What is non-ulcer dyspepsia?
Non-ulcer dyspepsia, or non-ulcer stomach pain, is a term used to describe signs and symptoms of indigestion that have no obvious cause. Non-ulcer stomach pain is common and can be long lasting.
Non-ulcer stomach pain can cause signs and symptoms that resemble those of an ulcer, such as pain or discomfort in your upper abdomen, often accompanied by bloating, belching and nausea.
How common is non-ulcer dyspepsia?
Non-ulcer dyspepsia can affect patients at any age. It can be managed by reducing your risk factors. Please discuss with your doctor for further information.
What are the symptoms of non-ulcer dyspepsia?
The common symptoms of non-ulcer dyspepsia are:
- A burning sensation or discomfort in your upper abdomen or lower chest, sometimes relieved by food or antacids
- An early feeling of fullness when eating
There may be some symptoms not listed above. If you have any concerns about a symptom, please consult your doctor.
When should I see my doctor?
You should contact your doctor immediately if you have any of the following:
- Bloody vomit
- Dark, tarry stools
- Shortness of breath
- Pain that radiates to your jaw, neck or arm
If you have any signs or symptoms listed above or have any questions, please consult with your doctor. Everyone’s body acts differently. It is always best to discuss with your doctor what is best for your situation.
What causes non-ulcer dyspepsia?
Many times it’s not clear what causes non-ulcer stomach pain. Doctors consider it a functional disorder, which means it’s not necessarily caused by a specific disease.
What increases my risk for non-ulcer dyspepsia?
There are many risk factors for non-ulcer dyspepsia, such as:
- Drinking too much alcohol or too many caffeinated beverages
- Taking certain medications, especially certain over-the-counter pain relievers, such as aspirin and ibuprofen (Advil, Motrin IB, others), which can cause stomach problems
Diagnosis & Treatment
The information provided is not a substitute for any medical advice. ALWAYS consult with your doctor for more information.
How is non-ulcer dyspepsia diagnosed?
Your doctor will likely review your signs and symptoms and perform a physical examination. A number of diagnostic tests may help your doctor determine the cause of your discomfort. These may include:
- Blood tests. Blood tests may help rule out other diseases that can cause signs and symptoms similar to those of non-ulcer stomach pain.
- Tests for a bacterium. Your doctor may recommend a test to look for a bacterium called Helicobacter pylori (H. pylori) that can cause stomach problems. H. pylori testing may use your blood, stool or breath.
- Using a scope to examine your digestive system. A thin, flexible, lighted instrument (endoscope) is passed down your throat so that your doctor can view your esophagus, stomach and the first part of your small intestine (duodenum).

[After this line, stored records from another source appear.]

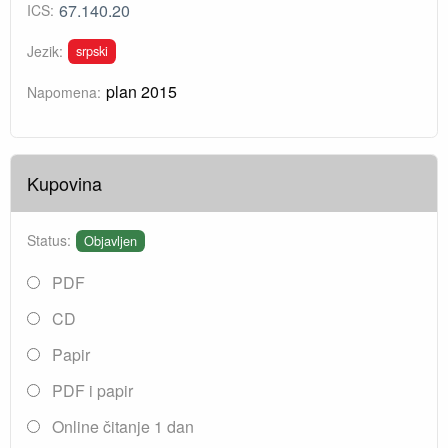
67.140.20
ICS:
srpski
Jezik:
plan 2015
Napomena:
Kupovina
Status:
Objavljen
PDF
CD
Papir
PDF i papir
Online čitanje 1 dan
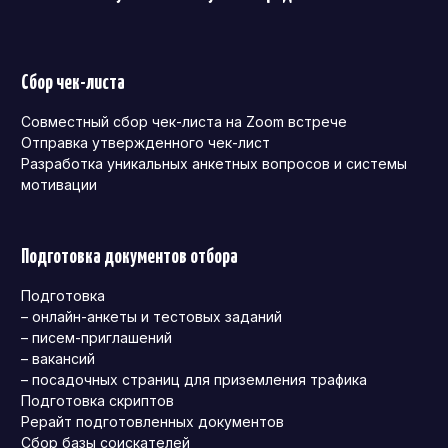
Сбор чек-листа
Совместный сбор чек-листа на Zoom встрече
Отправка утвержденного чек-лист
Разработка уникальных анкетных вопросов и системы
мотивации
Подготовка документов отбора
Подготовка
– онлайн-анкеты и тестовых заданий
– писем-приглашений
– вакансий
– посадочных страниц для приземления трафика
Подготовка скриптов
Рерайт подготовленных документов
Сбор базы соискателей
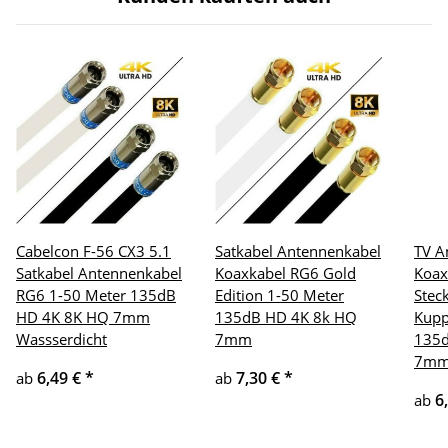
Cabelcon F-56 CX3 5.1
Satkabel Antennenkabel
TV A
Satkabel Antennenkabel
Koaxkabel RG6 Gold
Koax
RG6 1-50 Meter 135dB
Edition 1-50 Meter
Stec
HD 4K 8K HQ 7mm
135dB HD 4K 8k HQ
Kupp
Wassserdicht
7mm
135d
7m
6,49 €
*
7,30 €
*
ab
ab
6
ab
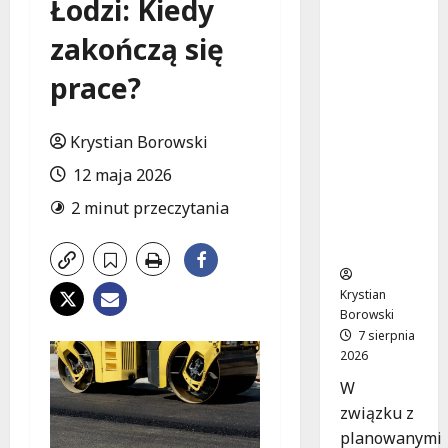
Łodzi: Kiedy
Remont
placu
zakończą się
Wolności
w
prace?
Konstant
ynowie:
Nowe
Krystian Borowski
linie
12 maja 2026
autobuso
we
2 minut przeczytania
wkrótce
ruszą!
Krystian
Borowski
7 sierpnia
2026
W
związku z
planowanymi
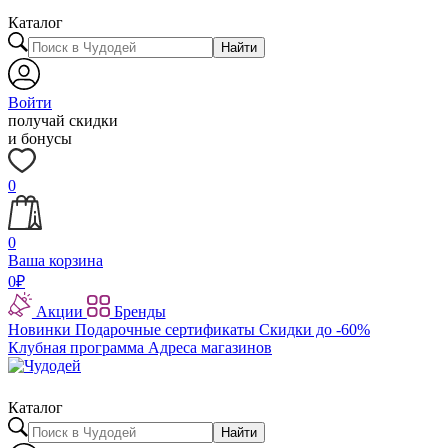
Каталог
Найти
Войти
получай скидки
и бонусы
0
0
Ваша корзина
0
₽
Акции
Бренды
Новинки
Подарочные сертификаты
Скидки до -60%
Клубная программа
Адреса магазинов
Каталог
Найти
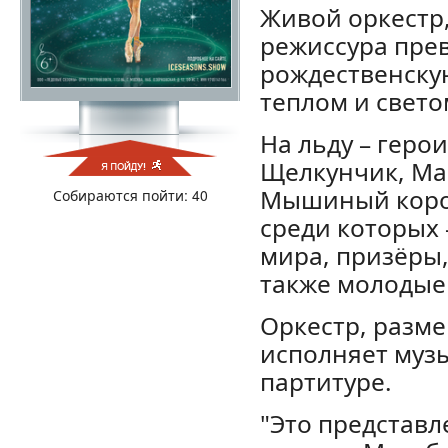
Живой оркестр,
режиссура пре
рождественскую
теплом и свето
На льду – геро
Щелкунчик, Ма
Мышиный корол
Собираются пойти: 40
среди которых
мира, призёры
также молодые
Оркестр, разм
исполняет муз
партитуре.
"Это представл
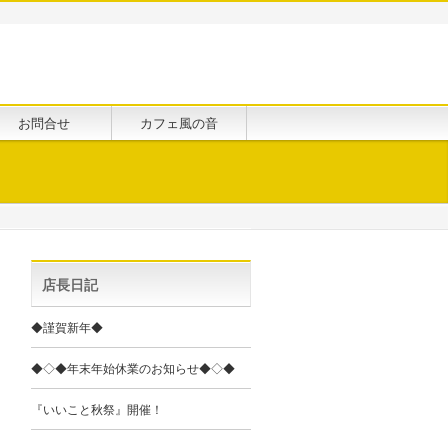
お問合せ
カフェ風の音
店長日記
◆謹賀新年◆
◆◇◆年末年始休業のお知らせ◆◇◆
『いいこと秋祭』開催！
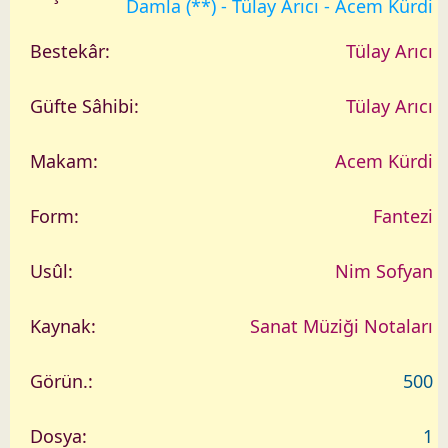
Damla (**) - Tülay Arıcı - Acem Kürdi
Tülay Arıcı
Tülay Arıcı
Acem Kürdi
Fantezi
Nim Sofyan
Sanat Müziği Notaları
500
1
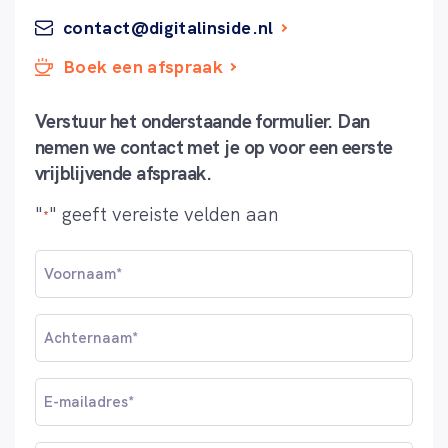
contact@digitalinside.nl
Boek een afspraak
Verstuur het onderstaande formulier. Dan
nemen we contact met je op voor een eerste
vrijblijvende afspraak.
"
" geeft vereiste velden aan
*
Voornaam
*
Achternaam
*
Email
*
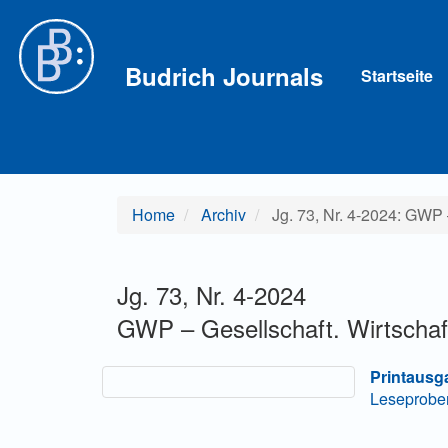
Hauptnavigation
Hauptinhalt
Sidebar
Budrich Journals
Startseite
Home
Archiv
Jg. 73, Nr. 4-2024: GWP –
Jg. 73, Nr. 4-2024
GWP – Gesellschaft. Wirtschaft.
Printausg
Leseprobe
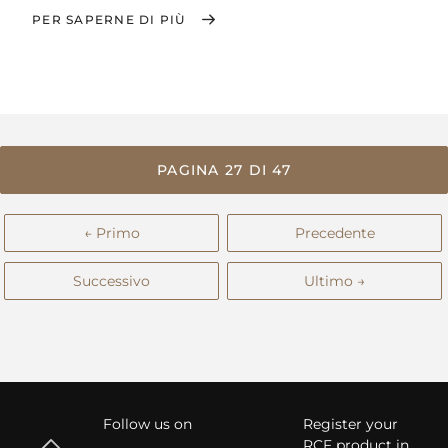
PER SAPERNE DI PIÙ
PAGINA 27 DI 47
← Primo
Precedente
Successivo
Ultimo →
Follow us on
Register your
RCF product in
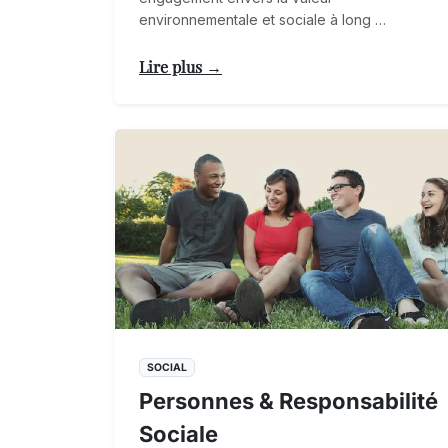
environnementale et sociale à long …
Lire plus →
SOCIAL
Personnes & Responsabilité
Sociale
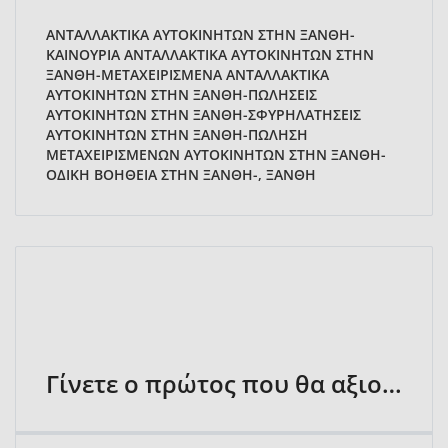
ΑΝΤΑΛΛΑΚΤΙΚΑ ΑΥΤΟΚΙΝΗΤΩΝ ΣΤΗΝ ΞΑΝΘΗ-
ΚΑΙΝΟΥΡΙΑ ΑΝΤΑΛΛΑΚΤΙΚΑ ΑΥΤΟΚΙΝΗΤΩΝ ΣΤΗΝ
ΞΑΝΘΗ-ΜΕΤΑΧΕΙΡΙΣΜΕΝΑ ΑΝΤΑΛΛΑΚΤΙΚΑ
ΑΥΤΟΚΙΝΗΤΩΝ ΣΤΗΝ ΞΑΝΘΗ-ΠΩΛΗΣΕΙΣ
ΑΥΤΟΚΙΝΗΤΩΝ ΣΤΗΝ ΞΑΝΘΗ-ΣΦΥΡΗΛΑΤΗΣΕΙΣ
ΑΥΤΟΚΙΝΗΤΩΝ ΣΤΗΝ ΞΑΝΘΗ-ΠΩΛΗΣΗ
ΜΕΤΑΧΕΙΡΙΣΜΕΝΩΝ ΑΥΤΟΚΙΝΗΤΩΝ ΣΤΗΝ ΞΑΝΘΗ-
ΟΔΙΚΗ ΒΟΗΘΕΙΑ ΣΤΗΝ ΞΑΝΘΗ-, ΞΑΝΘΗ
Γίνετε ο πρώτος που θα αξιολογήσει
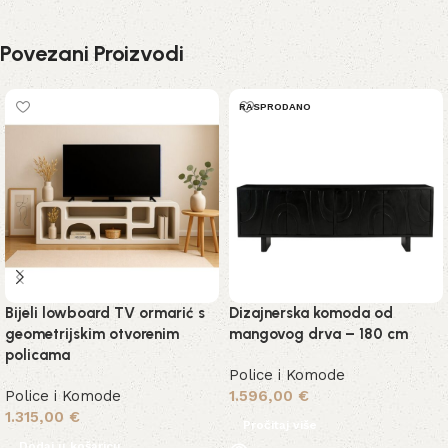
Povezani Proizvodi
RASPRODANO
Bijeli lowboard TV ormarić s
Dizajnerska komoda od
geometrijskim otvorenim
mangovog drva – 180 cm
policama
Police i Komode
Police i Komode
1.596,00
€
1.315,00
€
Pročitaj više
Dodaj u košaricu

How is non-ulcer dyspepsia treated?
Non-ulcer stomach pain that is long lasting and isn’t controlled by lifestyle changes may require treatment. What treatment you receive depends on your signs and symptoms. Treatment may combine medications with behavior therapy.
Medications that may help in managing the signs and symptoms of non-ulcer stomach pain include:
- Over-the-counter gas remedies. Drugs that contain the ingredient simethicone may provide some relief by reducing gas. Examples of gas-relieving remedies include Mylanta and Gas-X.
- Medications to reduce acid production. Called H-2-receptor blockers, these medications are available over-the-counter and include cimetidine (Tagamet HB), famotidine (Pepcid AC), nizatidine (Axid AR) and ranitidine (Zantac 75). Stronger versions of these medications are available in prescription form.
- Medications that block acid ‘pumps.’ Proton pump inhibitors shut down the acid “pumps” within acid-secreting stomach cells. Proton pump inhibitors reduce acid by blocking the action of these tiny pumps. Over-the-counter proton pump inhibitors include lansoprazole (Prevacid 24HR) and omeprazole (Prilosec OTC). Stronger proton pump inhibitors also are available by prescription.
- Medication to strengthen the esophageal sphincter. Prokinetic agents help your stomach empty more rapidly and may help tighten the valve between your stomach and esophagus, reducing the likelihood of upper abdominal discomfort. Doctors may prescribe the medication metoclopramide (Reglan), but this drug doesn’t work for everyone and may have significant side effects.
- Low-dose antidepressants. Tricyclic antidepressants and drugs known as selective serotonin reuptake inhibitors (SSRIs), taken in low doses, may help inhibit the activity of neurons that control intestinal pain.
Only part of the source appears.